I couldn’t take it.
 
 As the two of them kissed and held each other—completely immersing themselves in their own world, I forced myself to walk away.
 
 I hit the lights in my office and noticed a bright blue box on my desk. It read, “To: the love of my life. From: Your first and only love.”
 
 My heart ached again as I tore the wrapping and looked inside: A new set of cufflinks, a set that probably cost more than all of my suits combined. My initials were engraved in them, and she’d enclosed a quote from my favorite authors:
 
 “Do not be too moral. You may cheat yourself out of life much so. Aim above morality.”
 
 -Henry David Thoreau
 
 I sighed. She’d left out the last part of the quote, the “Be not simply good; be good for something.”
 
 I pulled out my phone and sent her an email:
 
 Subject: Coffee.
 
 I think I will try some coffee…Are you still at the coffee shop?
 
 —Liam
 
 Subject: Re: Coffee.
 
 Yes. I think I’ll be here all night.
 
 What kind would you like?
 
 —Ava.
 
 Subject: Re: Re: Coffee.
 
 Whatever you think is best for a first timer…
 
 Have you talked to Kevin today?
 
 —Ava
 
 Subject: Re: Re: Re: Coffee.
 
 Not at all. He’s been weirder than usual lately. (We really need to find him a girlfriend…) Have you?
 
 —Ava.
 
 I didn’t answer.
 
 I left my office and walked over to Emma’s playroom, looking at her as she slept peacefully. I wanted to make her wake up, make her look at me, so I could study her features and pick them apart, so I could see for myself that she was indeed Kevin’s, but I couldn’t.
 
 She was mine, biological father or not.
 
 I carried her out of the firm and rushed home. As soon as I set her down, I flipped over the coffee table and opened the envelope I’d filed away hours earlier.
 
 It was a standard summons, a demand to appear in court, but the charges listed didn’t end on one page.

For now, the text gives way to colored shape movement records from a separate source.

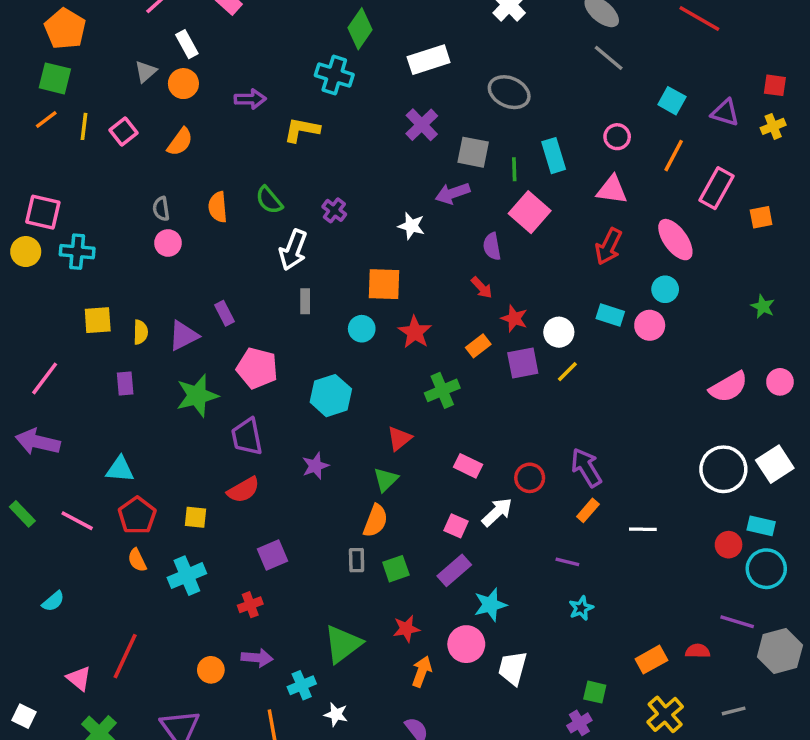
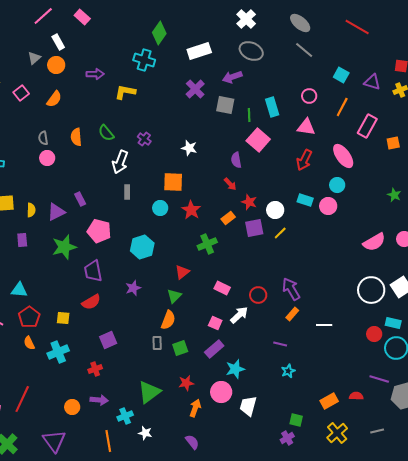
gray ellipse: (509, 92) -> (251, 51), moved
purple arrow: (453, 193) -> (232, 77), moved

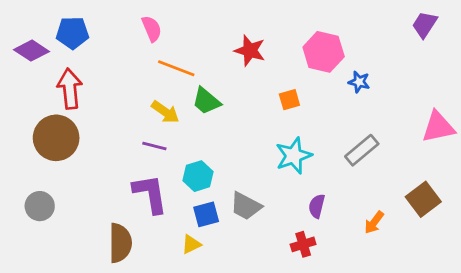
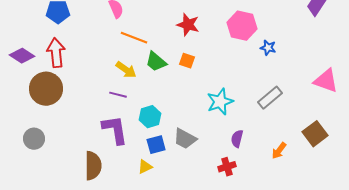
purple diamond: (32, 51) -> (22, 56), moved
orange square: (289, 100) -> (187, 61), moved, turned 35
pink triangle: (438, 127) -> (326, 81), turned 32

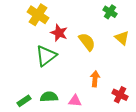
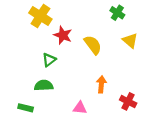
green triangle: (46, 56) -> (49, 60), size x0.6
green semicircle: (49, 97) -> (44, 85), moved
green rectangle: (24, 101) -> (26, 108), turned 48

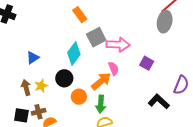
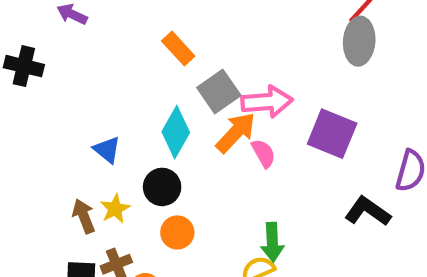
blue triangle: (33, 58) -> (107, 150), moved, turned -40
purple square: (147, 63) -> (332, 134), size x1.6
orange arrow: (101, 81) -> (236, 133), moved
orange circle: (79, 97) -> (177, 232), moved
green arrow: (101, 104) -> (272, 242), moved

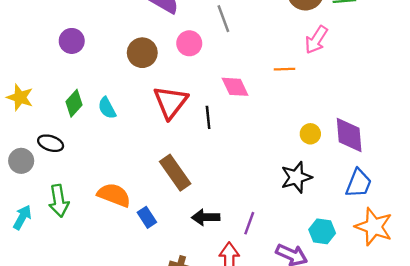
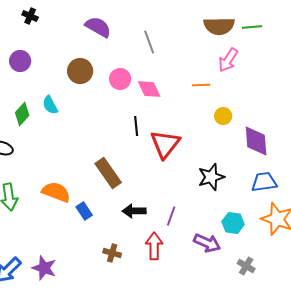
pink circle: (189, 43) -> (120, 79), moved
pink diamond: (235, 87) -> (149, 89), moved
red triangle: (170, 102) -> (165, 144), moved
cyan semicircle: (107, 108) -> (50, 105), moved
yellow circle: (310, 134) -> (223, 116), moved
blue trapezoid: (359, 183) -> (264, 182), turned -120

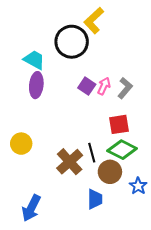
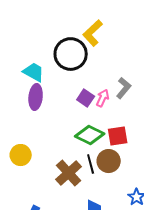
gray L-shape: (125, 88) -> (124, 88), moved
green diamond: (122, 150) -> (90, 135), moved
brown circle: (110, 172) -> (109, 161), moved

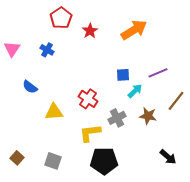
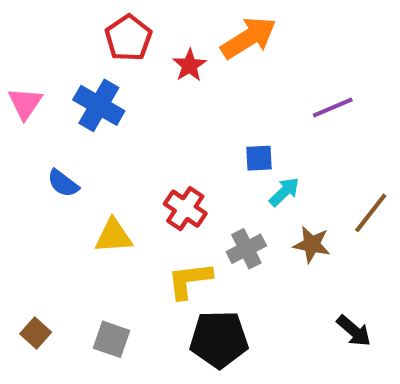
orange arrow: (134, 30) -> (248, 38), moved
blue cross: (47, 50) -> (99, 105), size x1.6
purple line: (158, 73) -> (333, 107), moved

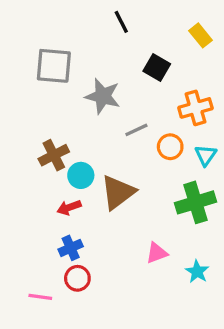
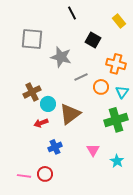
orange cross: (195, 108) -> (116, 64), turned 30
blue cross: (71, 248) -> (55, 147), moved
pink triangle: (157, 253) -> (93, 150), turned -40
red circle: (77, 278) -> (45, 174), moved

They didn’t even end on two.
 
 It was a ten page manifesto, a laundry list of bullshit that I would never attempt: bribery, racketeering, tax fraud, mail fraud, wire fraud—every f**king fraud.
 
 What the hell is this?
 
 I pored over the documents for hours, my mind racing a mile a minute. Still, I couldn’t completely process everything—my mind was still thinking about Kevin and Ava.